The Reason For The Absence Of The Feminine Principle In The Western World

Kathy Jones, Priestess of Avalon, UK, presents with Kindred World’s president, Darcia Narvaez, author of this post, at the Maternal Gift Economy Salon on October 23, 2021. Listen to their presentations, and the discussions, below. Join the Maternal Gift Economy Salons here. Learn more about the MotherWorld movement in the United Kingdom here.


Editor’s Note: At the October 2021 Maternal Gift Economy Salon, Darcia Narvaez, Kindred World’s president and Evolved Nest founder, presented the science behind our Cycle of Competitive Detachment and the role of our lack of humility in Western Dominator Culture; and Kathy Jones, a Priestess of Avalon in the United Kingdom, presented our loss of relationship to and return to the Sacred Feminine. It wasn’t difficult to discern that both the scientist and the priestess were pointing us toward the same path: one of accepting our roles and responsibilities as stewards of life, and mothers/caregivers to all children. Where is the bridge between these two worldviews? I asked Darcia after the call. Below is her reply


The reason for the absence of feminine principle in the western world results from the emphasis on the conscious ego aspect of the self. Ego consciousness is associated with left brain hemisphere functioning, a small aspect of human functioning. Most of how we behave is guided by systems that are not conscious.

Watch the Evolved Nest’s six minute film, Breaking the Cycle, and discover the free film guide and resources by clicking on the graphic. You will also find the Spanish version of the film, as well as 15 language subtitles on the YouTube version.

With appropriate supportive care in early life (evolved nest provision, needed because the infant is highly immature), innate brain structures (e.g., vagus nerve) are ready to be shaped by experience. Experience molds the non-verbal right hemisphere (RH) which is scheduled to grow more rapidly than the left in the early years. When supported for healthy development, these brain structures are associated with capacities for empathy (emotional and cognitive), social communication and coordination, self-control, and holistic awareness. When early life experience is inconsistent with the evolved nest, these capacities may remain underdeveloped. Various systems can become dysregulated. From early undercare and toxic stress, the sympathetic nervous system will be enhanced instead, leading to easy triggering of the stress response (flight, fight, freeze, faint) throughout life. When this system is activated, the flexible responsiveness of social and emotional intelligence will be impaired. However, lack of supportive care leads to the underdevelopment of these intelligences, due to brain biochemistry hostile to their development and lack of immersed social experiences that foster their development (e.g., screen time instead of face-to-face play).

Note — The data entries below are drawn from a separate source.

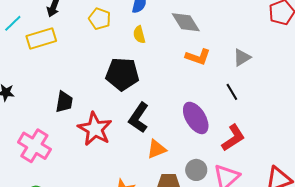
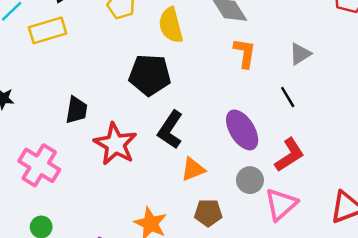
yellow semicircle: (139, 35) -> (171, 25), size x1.6
orange L-shape: (198, 57) -> (245, 53), turned -100
gray circle: (196, 170) -> (250, 180), moved

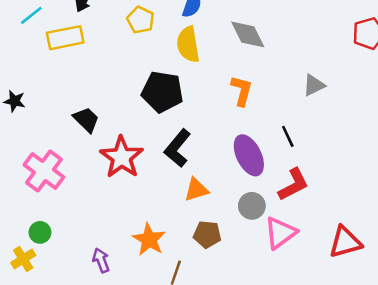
orange L-shape: (245, 53) -> (242, 91), moved
black line: (288, 97) -> (288, 136), moved
black trapezoid: (77, 110) -> (86, 120), turned -60

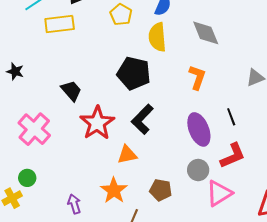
orange triangle: (196, 190) -> (127, 155), moved

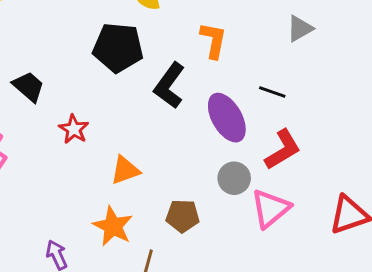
black line: (231, 117) -> (272, 92), turned -42
black L-shape: (142, 119) -> (169, 86), moved
red star: (97, 123) -> (74, 129), size x0.6

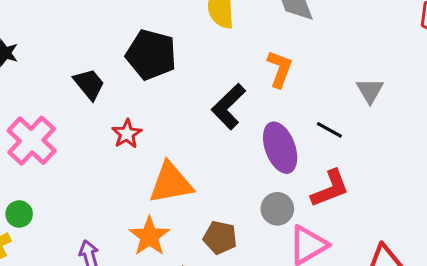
gray triangle: (300, 28) -> (370, 91), moved, turned -40
black pentagon: (118, 48) -> (151, 55), moved
orange triangle: (125, 170) -> (171, 183), size x1.5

The missing feminine side of our personalities comes from undercare in early life—coercive care that was unresponsive to our bids for companionship. With undercare, capacities for empathy are impaired because the baby is not treated with empathy and feels distress and despair instead. Social communication skills are underdeveloped when a baby is not immersed in a community of responsive caregivers. Babies don’t grow what is not encouraged. Instead, in this case children are encouraged to suppress feelings, intuitions, interests, to fit into an adult world not focused on meeting their needs.

So there is a gap in our personalities where our intuitive hearts should be guiding us. We are guided instead by our survival-oriented gut and our schooled mind (conscious ego mind). We experience confusion where there should be certainty about our place in the world as a beloved member of the community with a spirit tuned into the greater cosmos. 

In effect, poor early care undermines the “feminine” side of the self, capacities for presence, connection to others, and mutual understanding—the heartmindedness that most societies consider central to being human. Our species’ gift economy, starting with mothers’ unilateral giving, provides the evolved nest. The loving presence of motherers (nurturers) promotes the basic feelings of being safe, beautiful and cherished.

Boys are more thwarted by undercare because they mature more slowly and have less built-in resilience than girls. With arrested development, their psychosocial neurobiology will be incomplete or misguided. They are more likely to be dysregulated, relationally inflexible, holistically unaware, and caught in survival system orientations of dominance hierarchies.

Unfortunately, culture emerges from early life experiences, practical life experiences, and the stories we and our culture use to explain behavior. Undercare fosters a sense of scarcity and anxiety, limiting thinking and being in the individual. The culture of undercared for individuals will be oriented to competition for limited resources and winning; outsiders will be blamed for any distress. The “feminine” capacities for empathic connection will be ridiculed as weakness rather than understood as the life force for growing our full humanity.